No podía gustarme. Aquellos que persiguen a Connor probablemente tienen una fila que se extiende desde aquí hasta la estación de tren.
Yo era solo una mujer corriente de 30 años.
¿Cómo iba a gustarle?
No paraba de decirme a mí misma que probablemente quería enamorarme hace poco, y que por eso tenía alucinaciones cuando conocía a un hombre. No, si había un hombre adecuado, debía intentar enamorarme. Si seguía sola, seguro que acabaría teniendo problemas psicológicos.
El fin de semana fui al sanatorio de las afueras a visitar a mi madre y a Betty.
En la sala limpia, Betty llevaba una bata de hospital, estaba sentada en el balcón y disfrutaba del sol. La miré con atención. Tenía los ojos vacíos y apagados.
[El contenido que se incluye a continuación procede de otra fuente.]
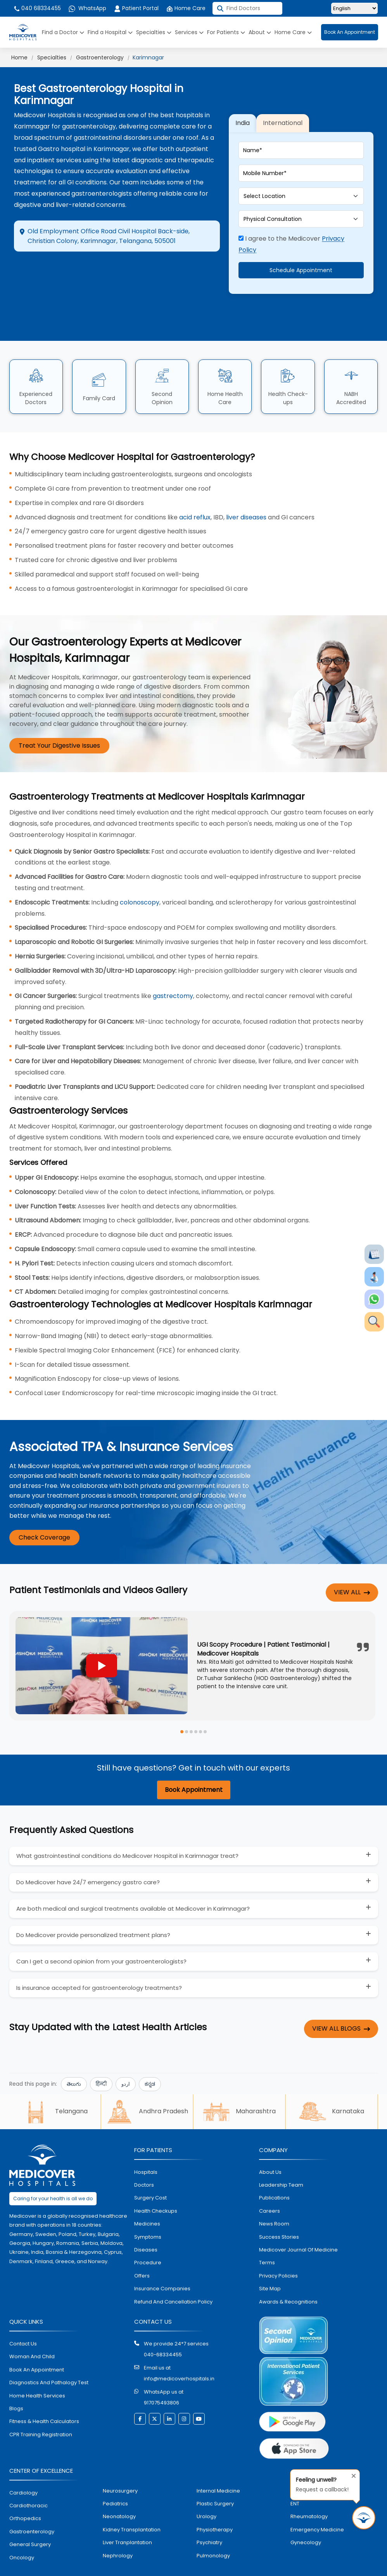  What do you see at coordinates (147, 2210) in the screenshot?
I see `symptoms` at bounding box center [147, 2210].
No dejaba de mirar el paisaje lejano como si no me viera.
Verla así me dolió.
—Mamá, ¿cómo ha estado Betty últimamente? —le pregunté en voz baja.
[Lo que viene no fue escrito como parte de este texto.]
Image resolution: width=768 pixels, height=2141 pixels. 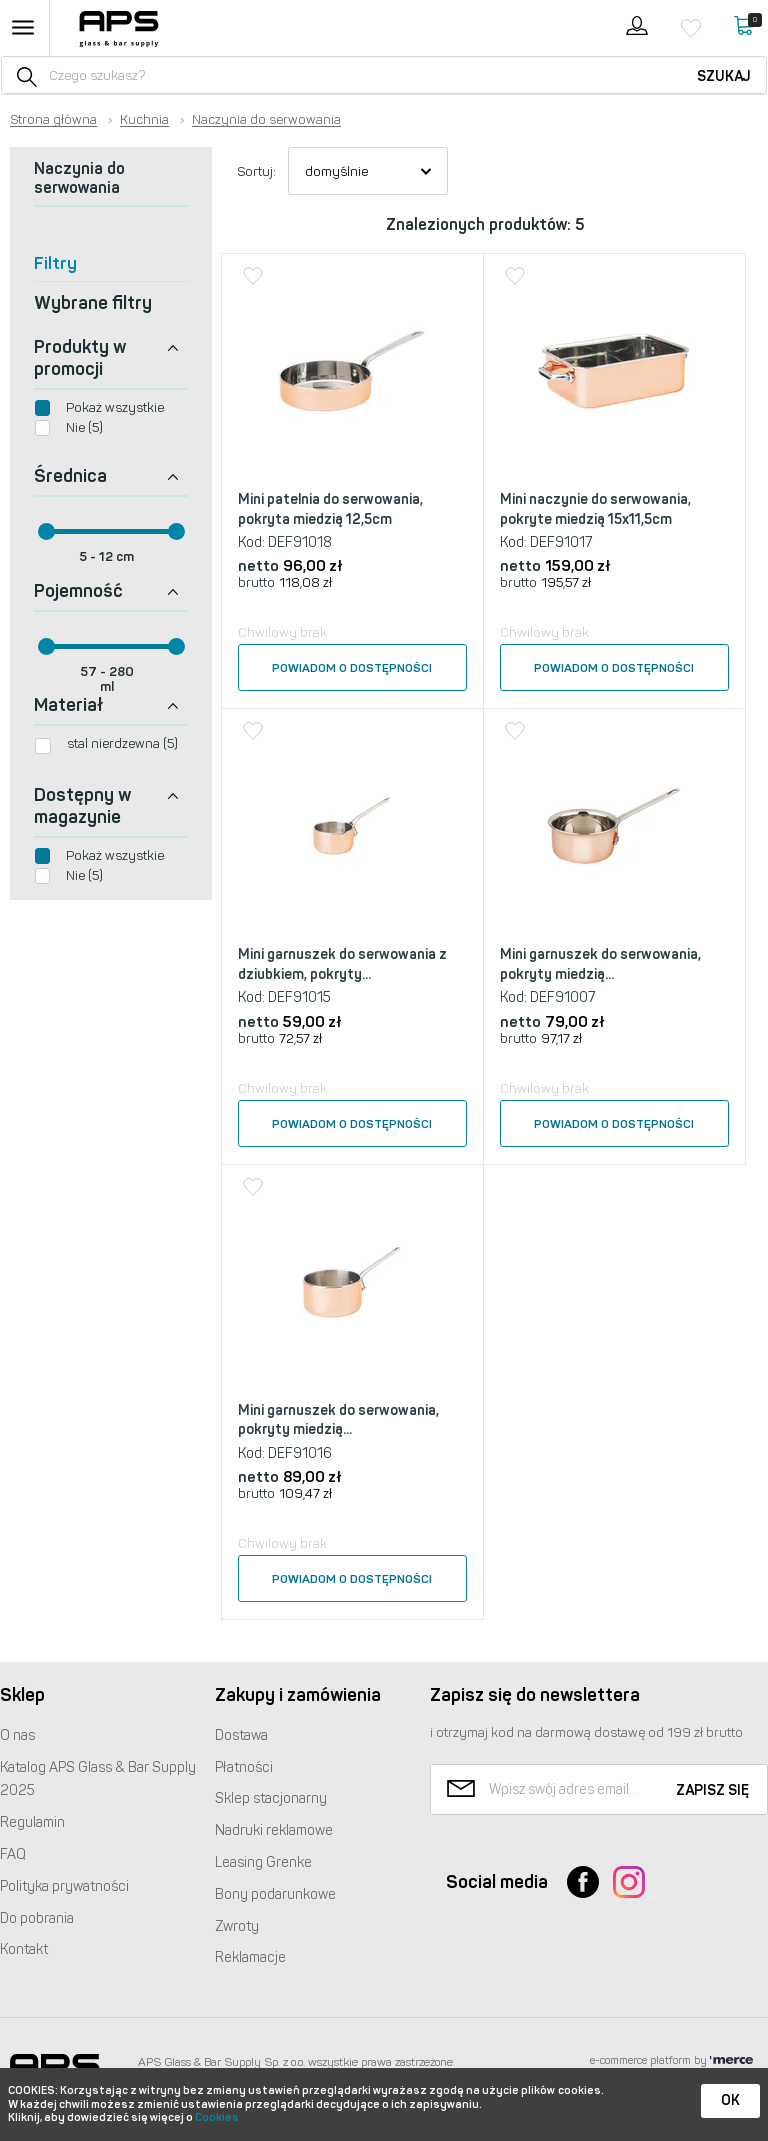 What do you see at coordinates (53, 120) in the screenshot?
I see `Strona główna` at bounding box center [53, 120].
Aunque Betty solía ser hostil conmigo y nunca me consideraba su hermana mayor, me entristecía profundamente verla así hoy.
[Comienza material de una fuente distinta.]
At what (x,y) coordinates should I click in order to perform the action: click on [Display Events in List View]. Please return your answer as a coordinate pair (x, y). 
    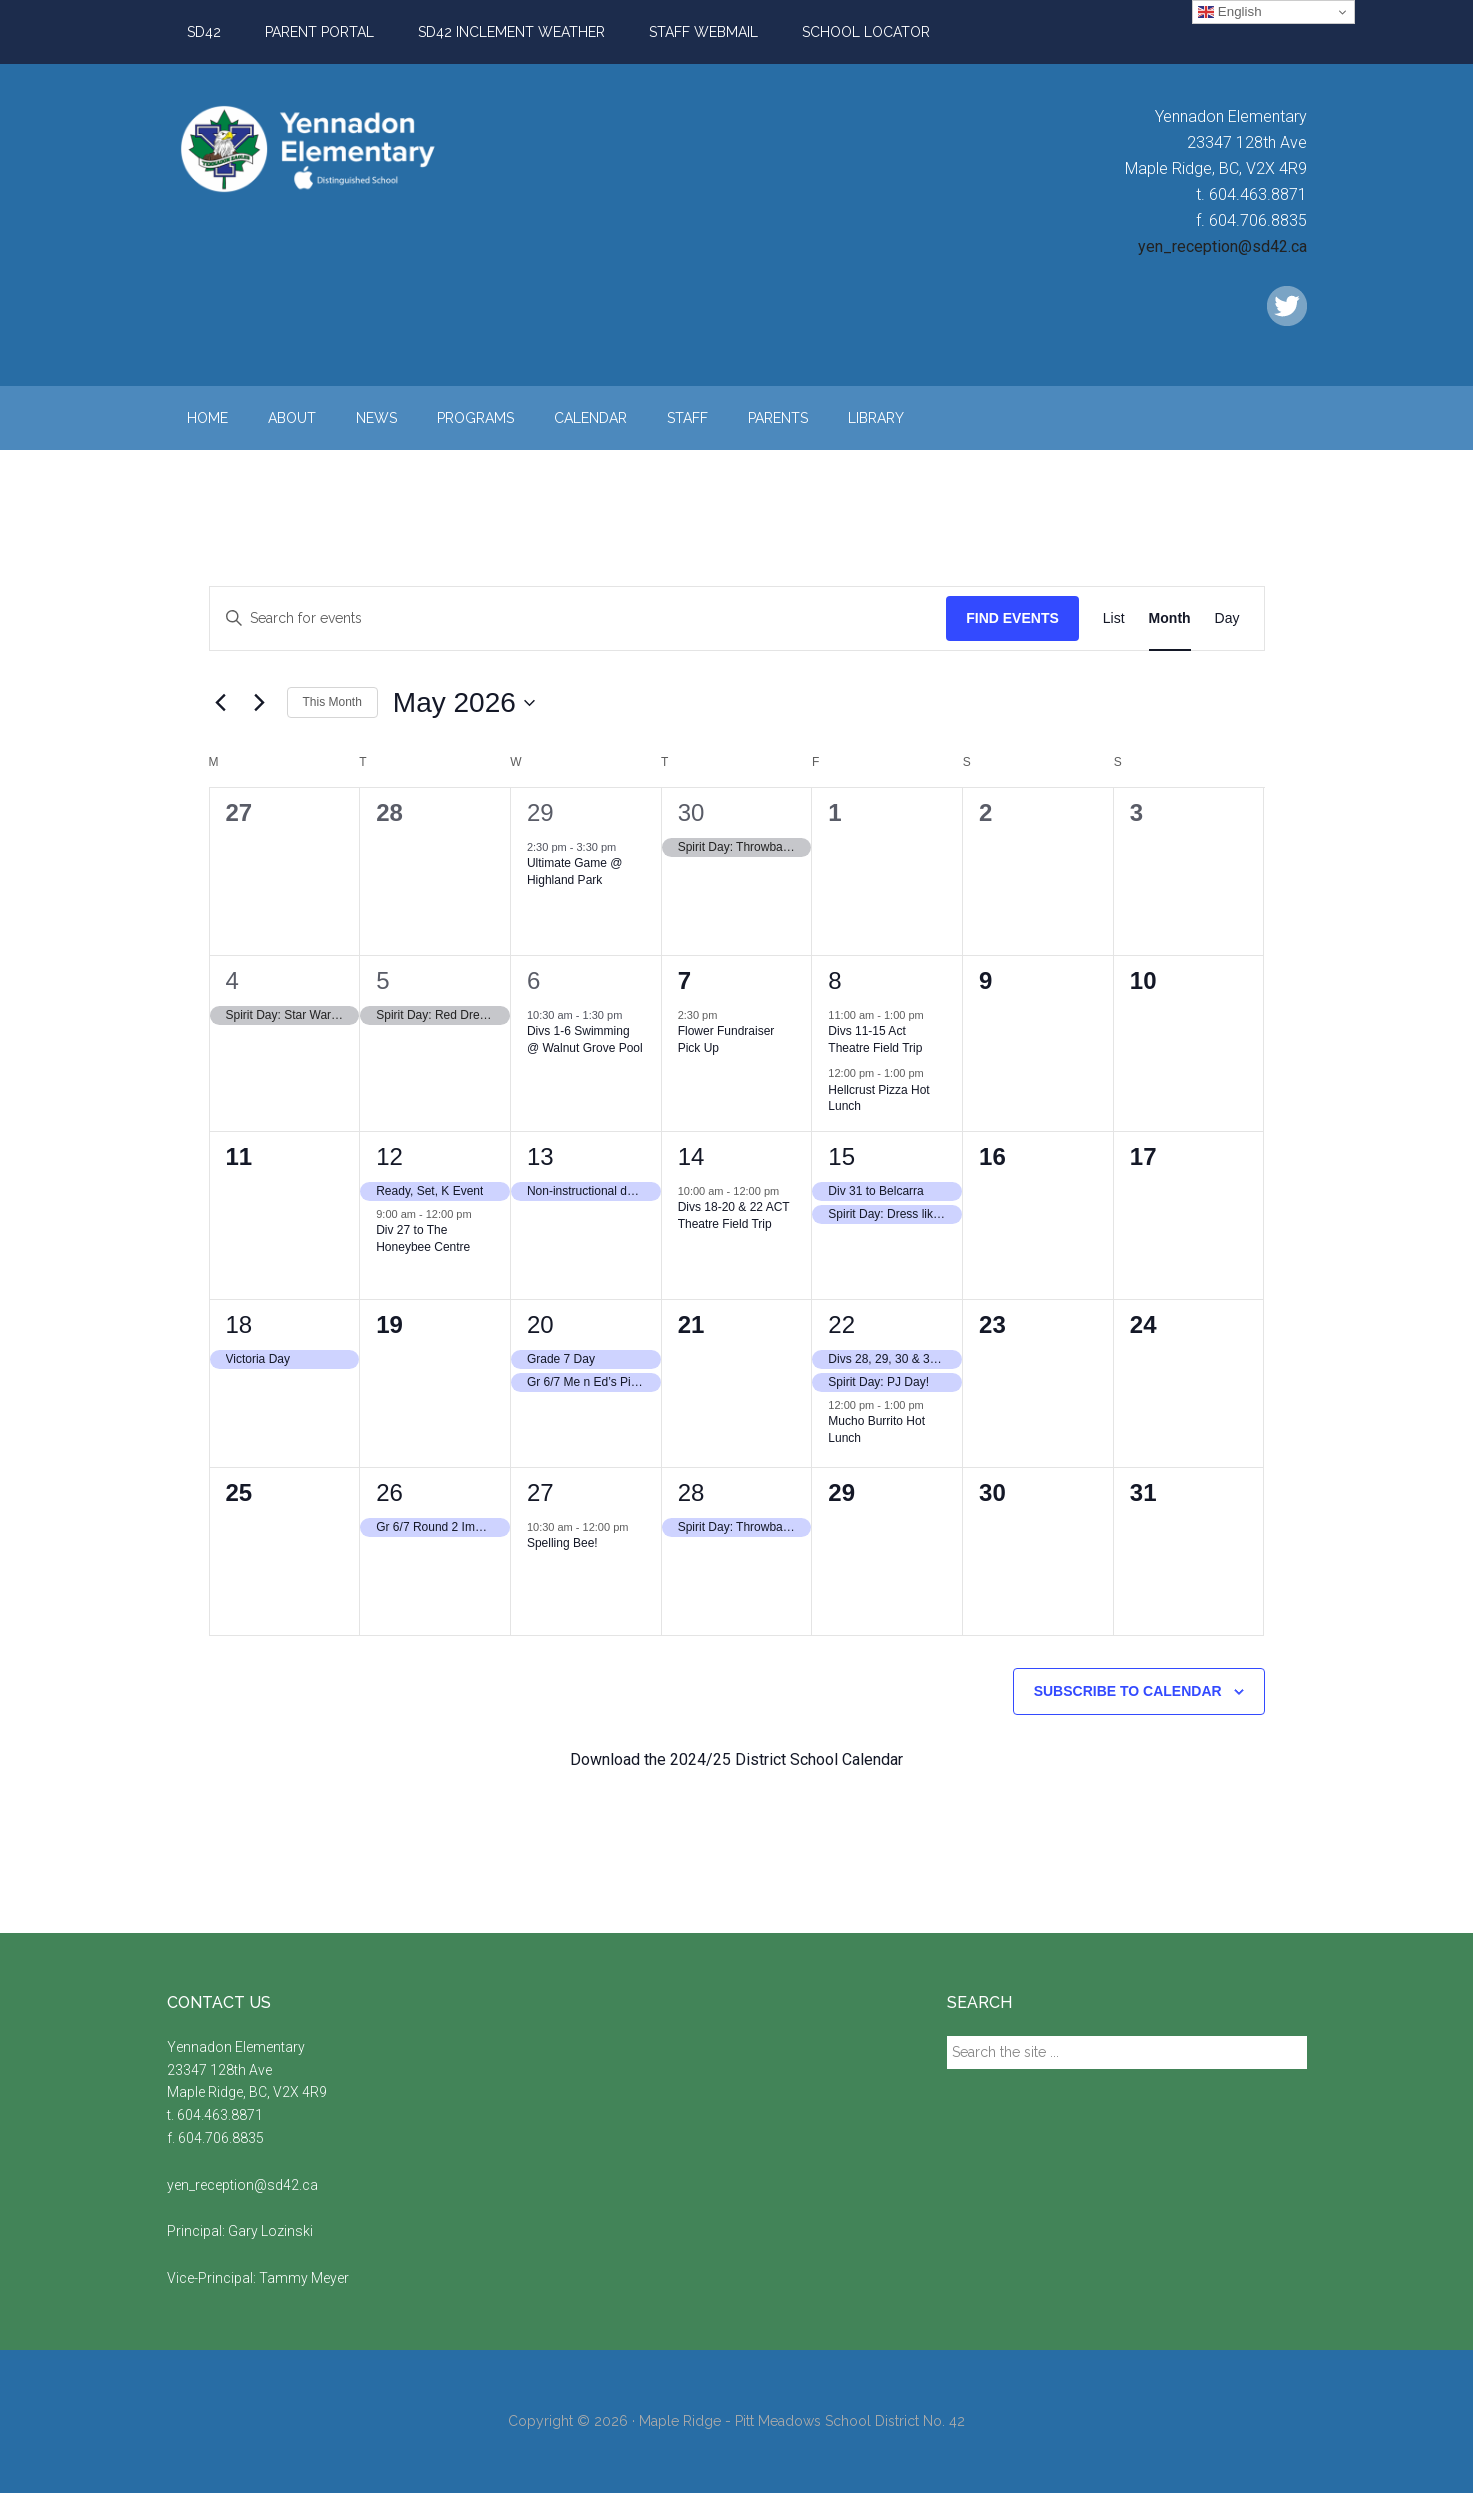     Looking at the image, I should click on (1114, 618).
«Ha estado mucho mejor últimamente, aunque todavía echa de menos a Anne. Se sienta allí todos los días sola, con la foto de Anne en sus brazos. Su temperamento ha mejorado mucho. El médico dijo que podría recibir el alta el mes que viene y que debería irse a casa a recuperarse», respondió mi madre.
—Eso es bueno —asentí, esperando que después de un corto período de depresión, Betty volviera a encontrarse a sí misma.
Entonces, mi madre preguntó de repente: —En los últimos días, Ryan no ha podido encontrarnos. ¿Os ha causado problemas?
Ante eso, bajé la cabeza y no dije nada.
Mi madre frunció el ceño y dijo: —Sabía que os molestaría definitivamente si no podía encontrarnos.
«Mamá, a mí no me importa. Pero cuando tú y Betty volváis a casa, seguro que viene a buscaros. ¿Qué debemos hacer entonces? Me preocupa que afecte a la salud de Betty», dije, preocupada.